Ce projet transmédia a fait l’objet d’une exposition photo à Paris, d’un livre édité aux éditions Sometimes, et d’un film. Deux années de tournage et deux années de montage ont permis la finalisation d’un long-métrage documentaire, qui était sur le point d’être projeté, diffusé, pour ainsi donner une nouvelle forme de visibilité à ces Yézidis dont trop peu parlaient. Ce projet au long cours avait été intégralement auto-financé, auto-produit, mais nous ressentions le besoin d’être soutenus par une structure de production et de distribution pour que ce film ait la vie qu’il mérite.

Début mars 2020, nous rencontrons l’équipe de LA VINGT-CINQUIÈME HEURE, société de production et de distribution basée à Paris, qui prend notre film sous ses ailes et commence à établir une stratégie de distribution internationale. Quelques jours plus tard, le premier confinement est annoncé. Les cinémas ferment leurs portes, les festivals s’annulent. L’euphorie fut de courte durée…

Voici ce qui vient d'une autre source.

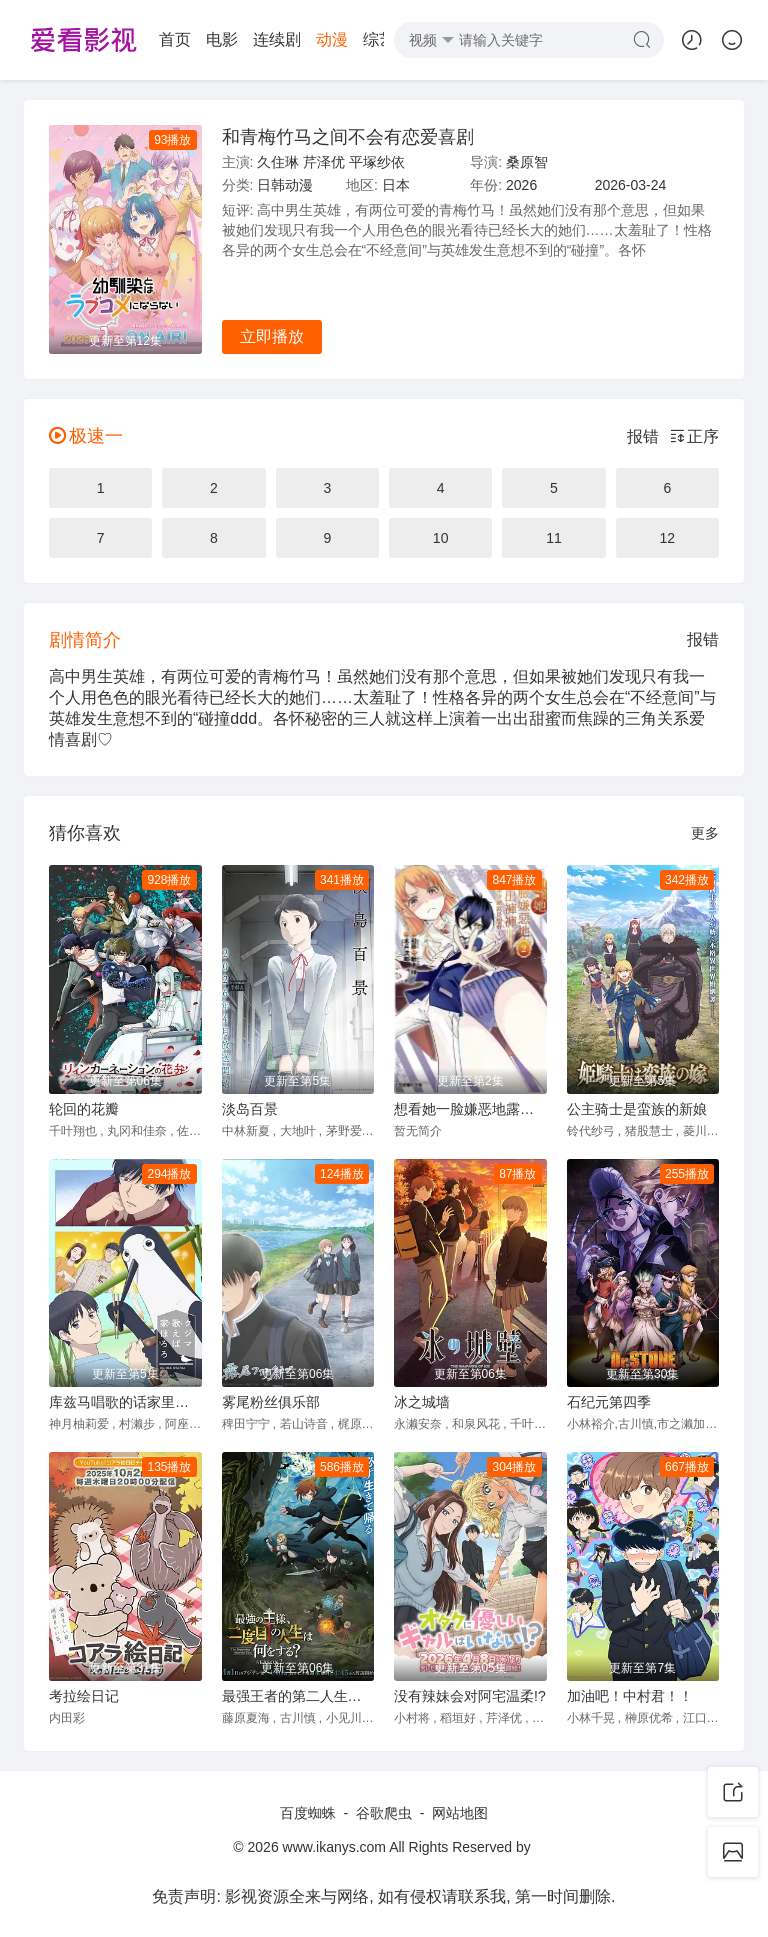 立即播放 (272, 336)
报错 (643, 436)
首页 (70, 39)
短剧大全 (337, 39)
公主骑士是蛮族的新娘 (637, 1109)
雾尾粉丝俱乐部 (271, 1402)
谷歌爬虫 (384, 1813)
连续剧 (172, 39)
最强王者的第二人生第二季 (298, 1696)
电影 (117, 39)
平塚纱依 (377, 162)
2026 (521, 185)
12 (668, 538)
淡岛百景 (250, 1109)
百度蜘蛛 (308, 1813)
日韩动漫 (285, 185)
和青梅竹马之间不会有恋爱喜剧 (348, 137)
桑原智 (527, 162)
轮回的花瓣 (84, 1109)
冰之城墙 (422, 1402)
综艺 (274, 39)
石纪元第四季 (609, 1402)
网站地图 (460, 1813)
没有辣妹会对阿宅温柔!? (470, 1696)
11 (554, 538)
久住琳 (278, 162)
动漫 (227, 39)
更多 (705, 833)
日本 (396, 185)
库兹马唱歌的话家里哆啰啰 (125, 1402)
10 (441, 538)
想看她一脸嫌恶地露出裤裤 (470, 1109)
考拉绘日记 (84, 1696)
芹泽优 (324, 162)
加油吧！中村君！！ (630, 1696) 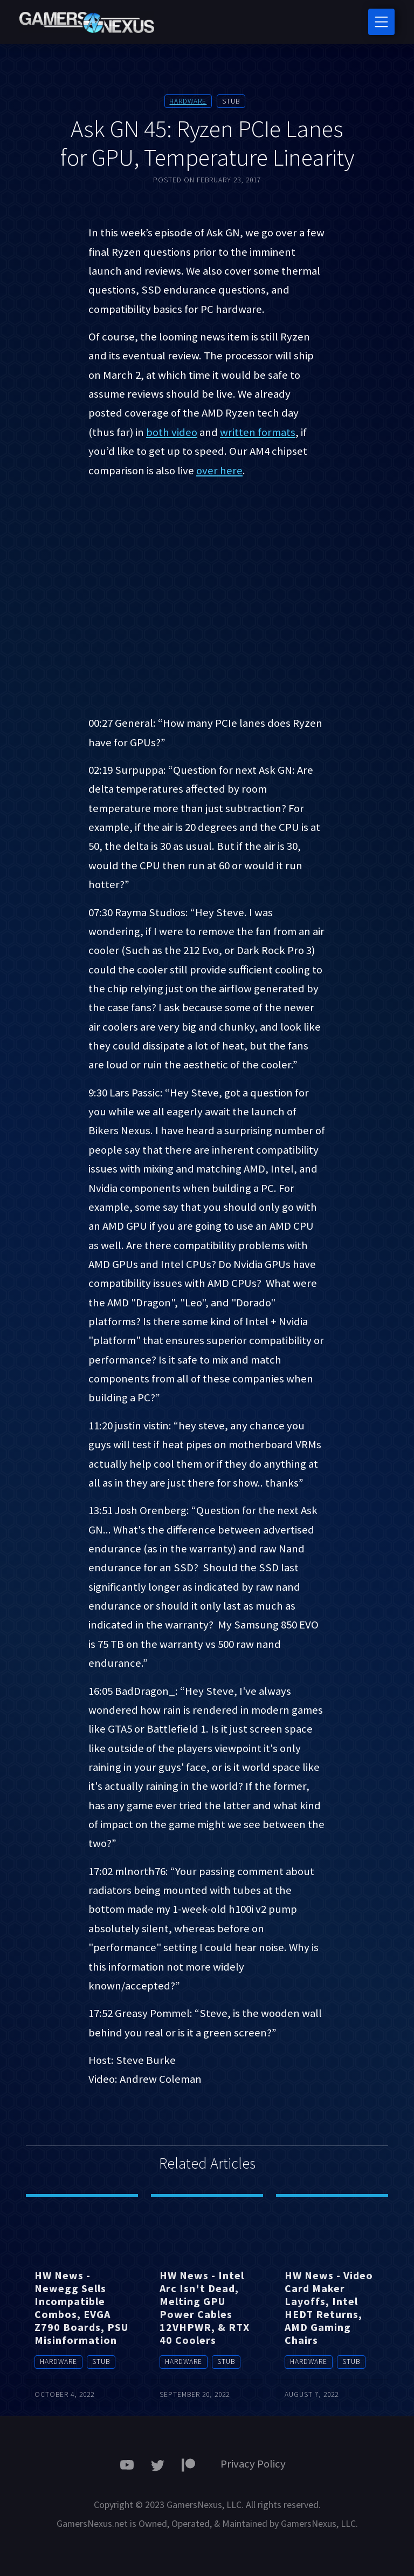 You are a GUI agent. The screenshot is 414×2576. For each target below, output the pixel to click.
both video (171, 432)
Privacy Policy (253, 2464)
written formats (257, 432)
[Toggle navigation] (381, 22)
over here (219, 471)
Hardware (187, 101) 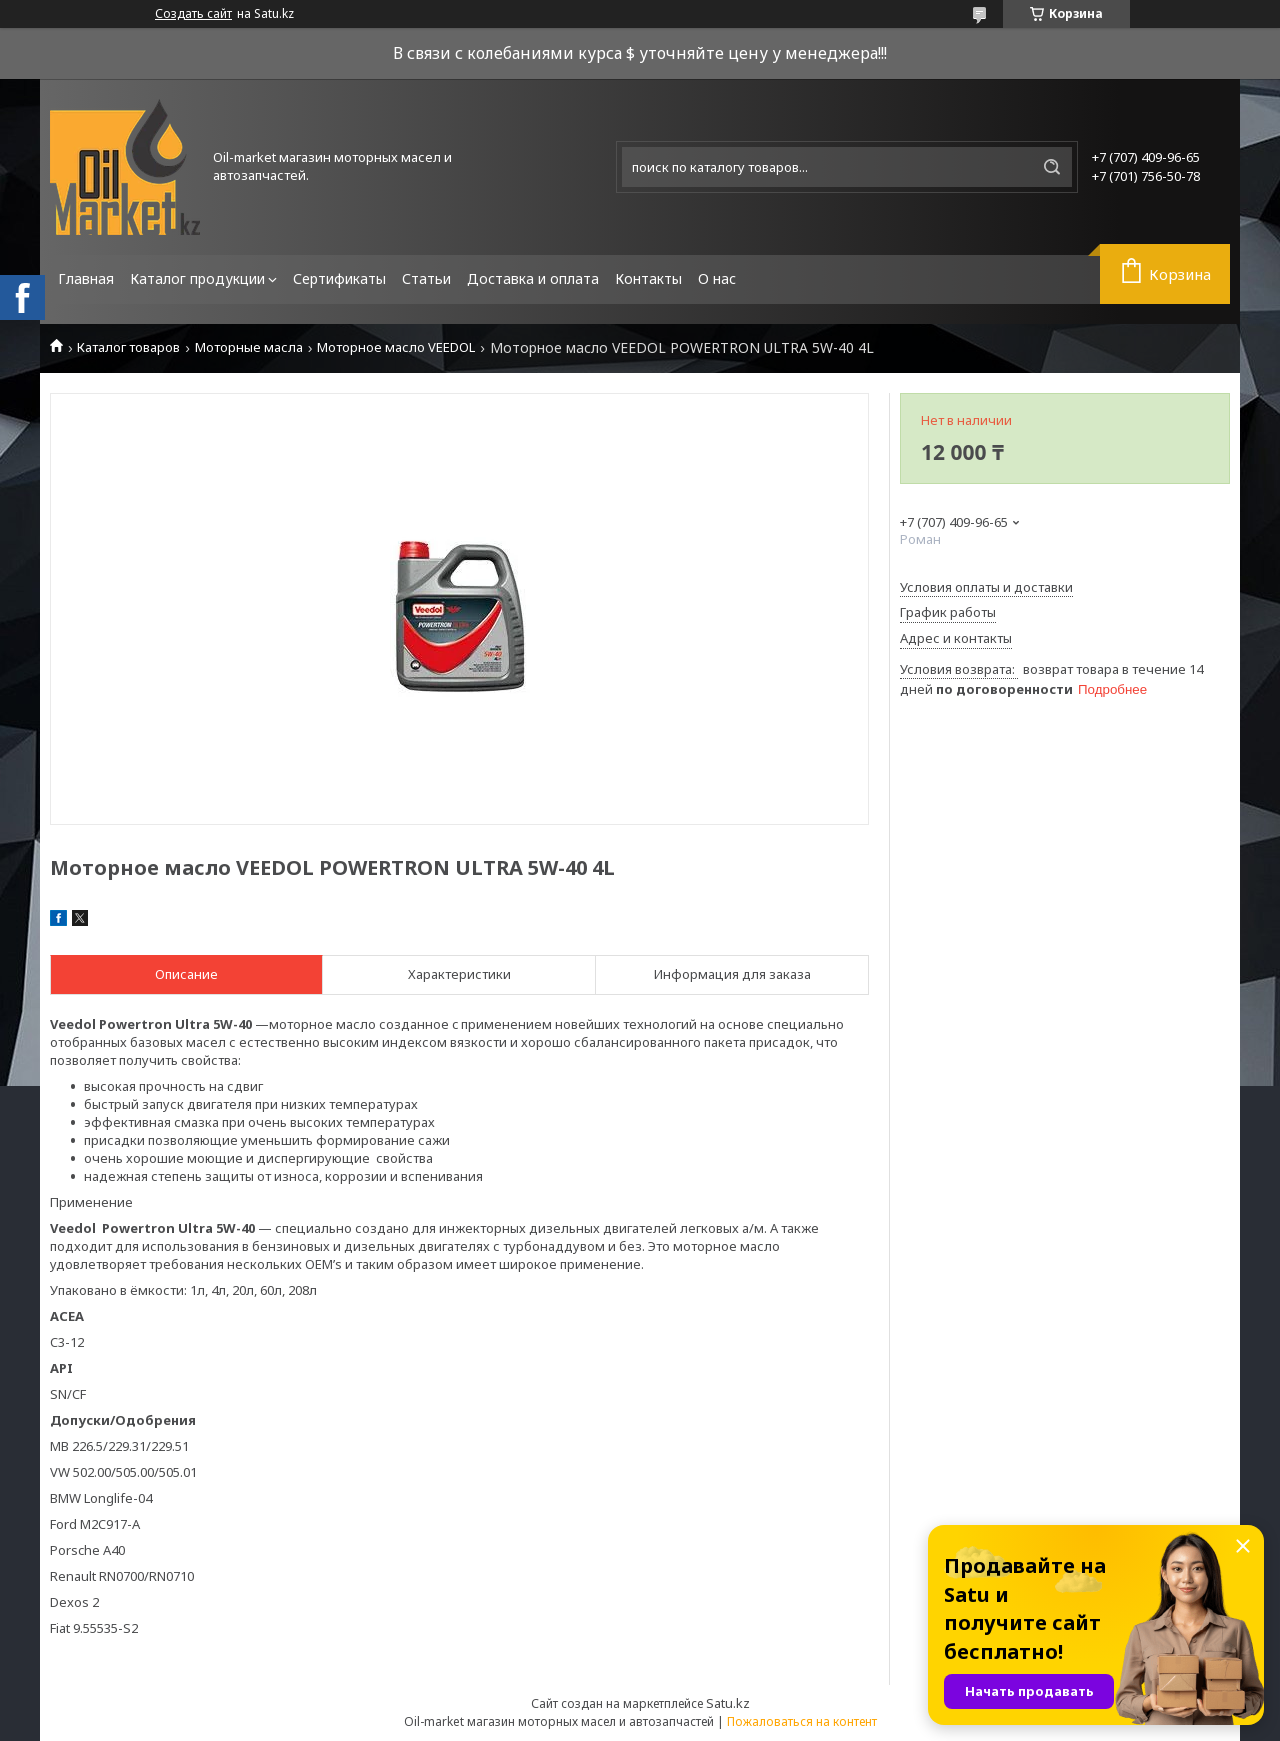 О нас (717, 278)
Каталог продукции (197, 278)
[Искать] (1052, 167)
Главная (86, 278)
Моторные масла (249, 347)
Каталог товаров (128, 347)
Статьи (426, 278)
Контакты (648, 278)
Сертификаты (339, 278)
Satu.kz (728, 1703)
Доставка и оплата (533, 278)
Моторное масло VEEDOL (396, 347)
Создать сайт (193, 14)
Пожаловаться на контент (802, 1721) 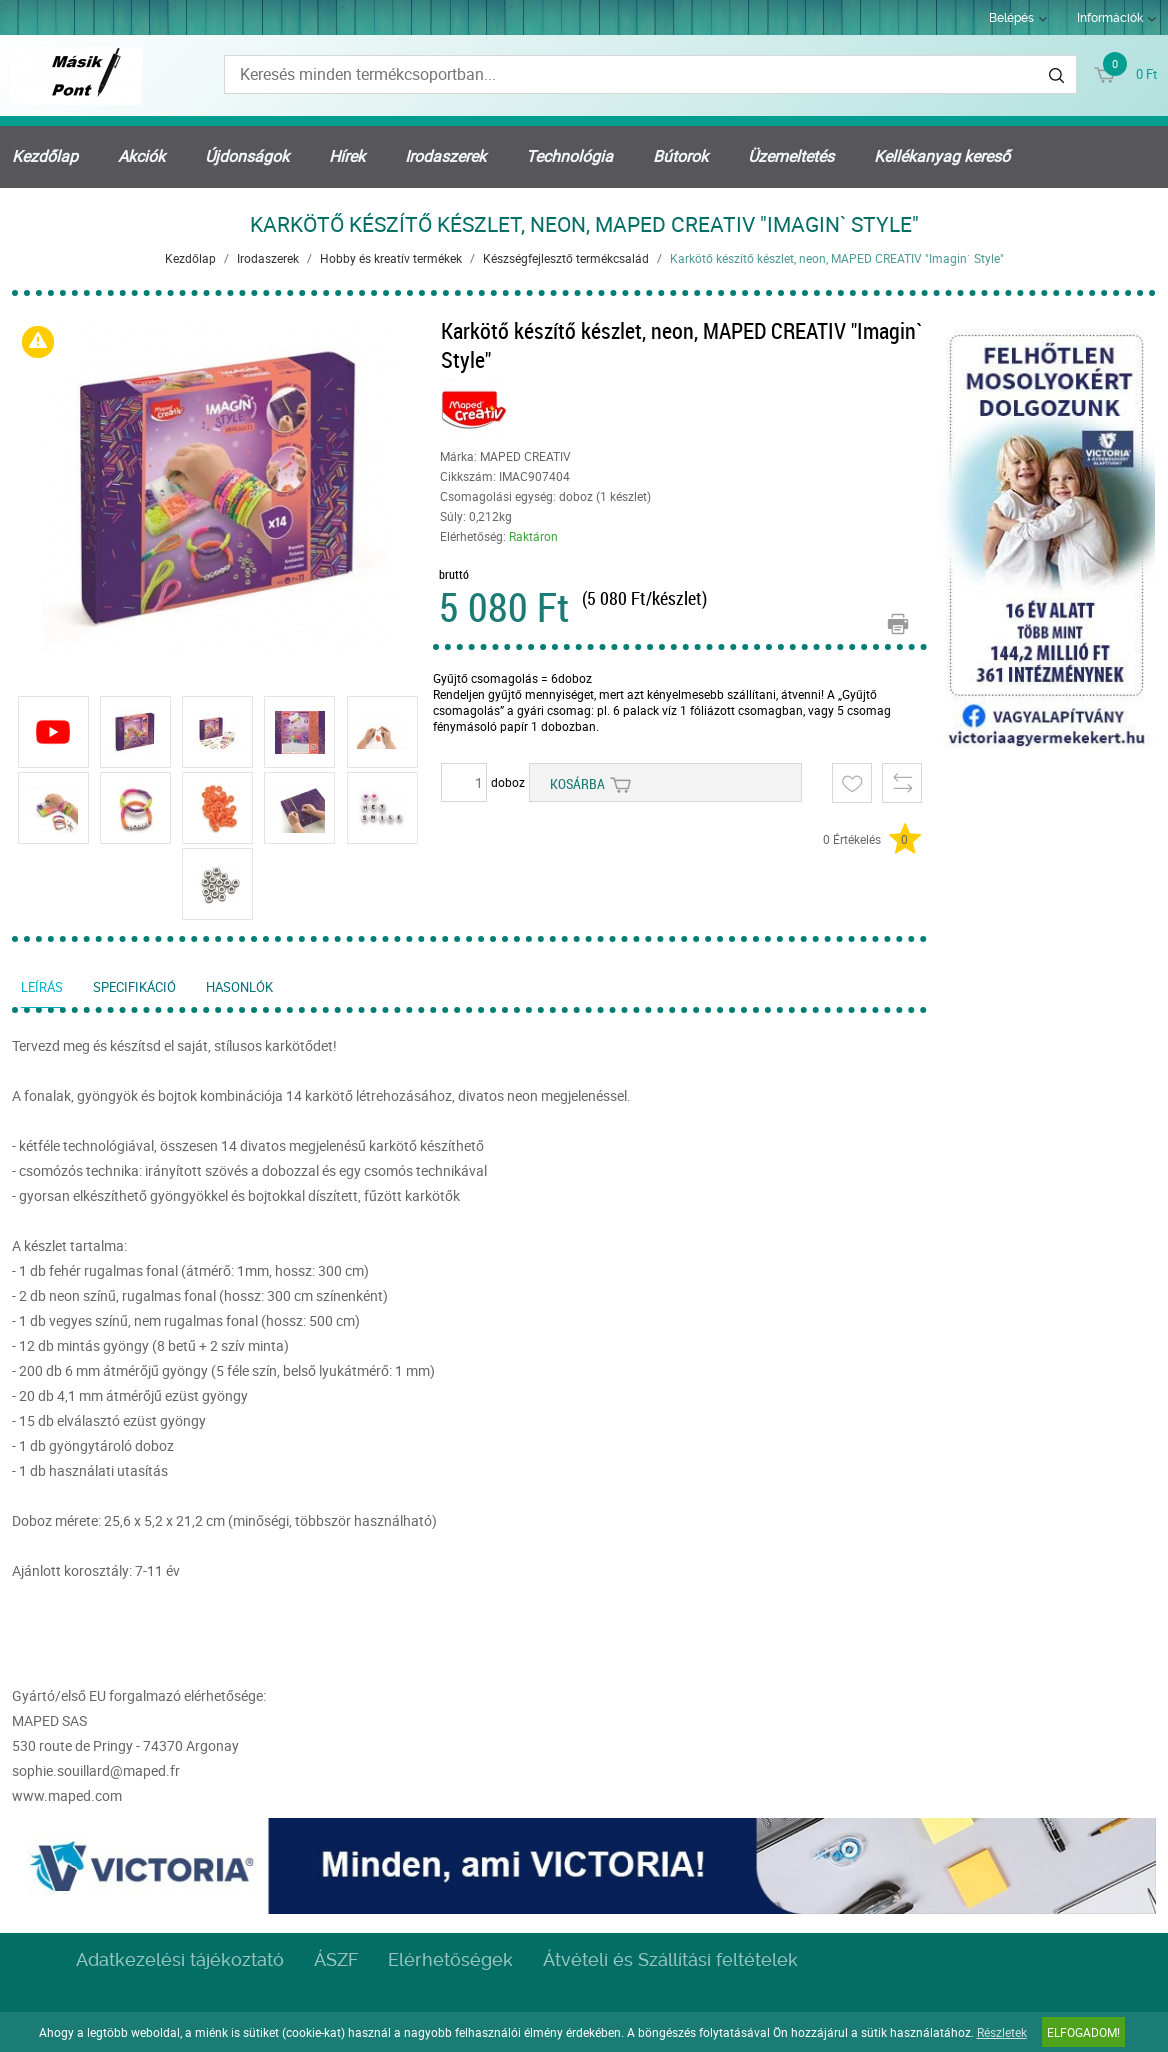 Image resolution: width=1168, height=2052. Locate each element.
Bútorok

Images tirées du film ©Alex Liebert

Aujourd’hui, les cinémas ouvrent à nouveau, les festivals commencent à s’organiser pour exister de nouveau, mais combien de films en France, et combien de films dans le monde attendent d’être vus, font la queue pour être projetés en salle, débordent des valises des vendeurs internationaux ? On parle de 450 films en attente qui ne verront peut-être jamais le jour, qui seront sacrifiés sur l’hôtel du COVID. Combien d’années de travail pour tous ces films ? Peut-on mesurer l’engagement, quantifier l’énergie, établir un barème entre l’espoir d’une diffusion et la réalité du trop-plein des calendriers ?

Notre film, SINJAR NAISSANCE DES FANTÔMES, est pour l’instant invisible. Je peux vous assurer qu’il existe, et quelques rares personnes vous le confirmeront puisqu’elles l’ont vu, mais cela suffit-il à satisfaire mon souhait de donner une réelle visibilité aux Yézidis ? Non. Je peux vous assurer qu’ils existent, ils sont là, dans les camps autour de Dohuk, et pour certains sur la crête des monts Sinjar, et je n’attends qu’une chose, pouvoir vous le prouver grâce à mon film. Ils ont besoin qu’on sache qu’ils existent.